Policymakers across Europe have been urged to end subsidies for biomass power projects, with a new report warning that rising demand for the wood-based fuel could lead to “staggering” levels of deforestation.

Many of the region’s coal-fired power plants have laid out plans to transition away from burning the emission-heavy fossil fuel by converting their existing facilities to instead cater for biomass – typically wood in the form of small pellets.

The switch to biomass is largely being supported by government subsidies to the tune of $7bn across the European Union each year.

Supporters of biomass argue that it provides a renewable, less-polluting alternative to coal as new trees can be planted to replace those used for fuel – and that these can in turn contribute to the removal of carbon dioxide (CO2) from the atmosphere over their life cycle.

Forested areas have been identified as important resources in tackling climate change due to their intake and storage of CO2 as they photosynthesise.

But the report from climate think tank Sandbox finds that current policies among European coal firms to switch to biomass could double global demand for wood pellets – representing an area equivalent to half of Germany’s Black Forest each year – for the return of less than 2% of EU electricity production.

It estimates that 36 million tonnes of wood pellets would be needed to supply the new projects – similar to existing production levels worldwide – adding that the fact much of the wood burned is sourced from North America means there is an extra environmental cost in transportation.

Sandbag’s senior energy and policy analyst Charles Moore said: “The scale of the forest cut down to run these power plants is staggering – it’s impossible to believe coal companies when they argue that the switch to burning forests could be good for the climate.”


Current biomass power plans across Europe dominated by 10 ‘megaprojects’

The research suggests that across the coal-to-biomass projects currently underway in Europe, around 67 million tonnes of CO2 would be generated annually from burning the wood fuel – equivalent to half the emissions from Poland’s coal power stations.

It adds that 10 “megaprojects” based in Finland, Germany, Ireland, Spain and the Netherlands account for more than half of this capacity – with the Dutch market alone contributing more than a quarter of this biomass demand.

Biomass power in europe
Wood pellets used in biomass power facilities (Credit: VisMedia/Drax)

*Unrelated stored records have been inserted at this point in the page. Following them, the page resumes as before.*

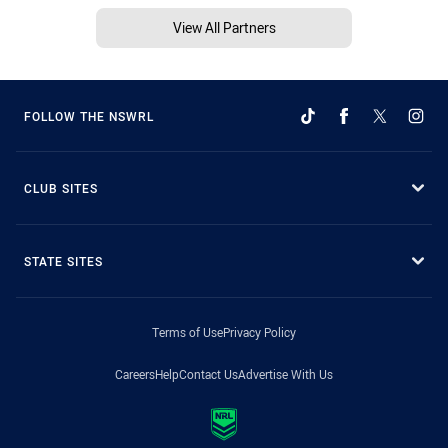
View All Partners
FOLLOW THE NSWRL
CLUB SITES
STATE SITES
Terms of Use
Privacy Policy
Careers
Help
Contact Us
Advertise With Us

Professor Michael Norton, environment programme director at the European Academies Science Advisory Council, warned that the path of substituting coal with biomass has already increased the risk of overshooting Paris Agreement emissions targets.

He added: “This report is horrifying from a climate perspective, before even considering the biodiversity aspects of such large scale forest removal.

“Because of flawed assumptions of ‘carbon neutrality’ and the ability to ignore the tens of millions of tonnes of CO2 emitted from biomass power stations, some member states are spending huge amounts of public money to make climate change worse.

“This is despite the huge amount of science showing the counter-productive nature of biomass, and the recent science emphasising the urgent necessity of stopping deforestation and increasing forest carbon stocks.”


UK’s Drax power station aims to become carbon-negative by combining biomass with carbon capture and storage

UK power station Drax, which was formerly fully fired by coal, last week pledged to become the world’s first “carbon-negative” company on the back its plans to combine biomass combustion with carbon capture and storage (CCS) technology.

Four of the six generation units at Drax have been converted from coal to biomass, while the remaining two are set to be taken offline by 2025.

The electricity producer defends its biomass strategy by citing the Intergovernmental Panel on Climate Change and the UK Committee on Climate Change, which have both acknowledged that bioenergy with carbon capture and storage (BECCS) can play a role in achieving net zero emissions targets by 2050.

biomass power in europe
A biomass furnace at the Drax Power Station (Credit: Drax)

The Sandbox research argues that the attention of policymakers should instead be focused of other sources of renewable energy such as solar and wind, which are often less expensive to develop than converting old coal plants to run on biomass as well as delivering more immediate carbon savings.

Responsible investment charity Share Action’s scientific adviser Jo Alexander said: “Rather than investing in biomass power stations, which in turn expands the market for wood that will be burnt, the market needs to support the expansion of genuinely low carbon renewable energy such as solar and wind, as well as find ways to value and maximise the carbon held in forests ecosystems.

“We encourage investors, who are increasingly aware of the risk that the climate emergency poses to their investments, to challenge the utility companies responsible for the expansion of biomass power, as well as their financial backers.”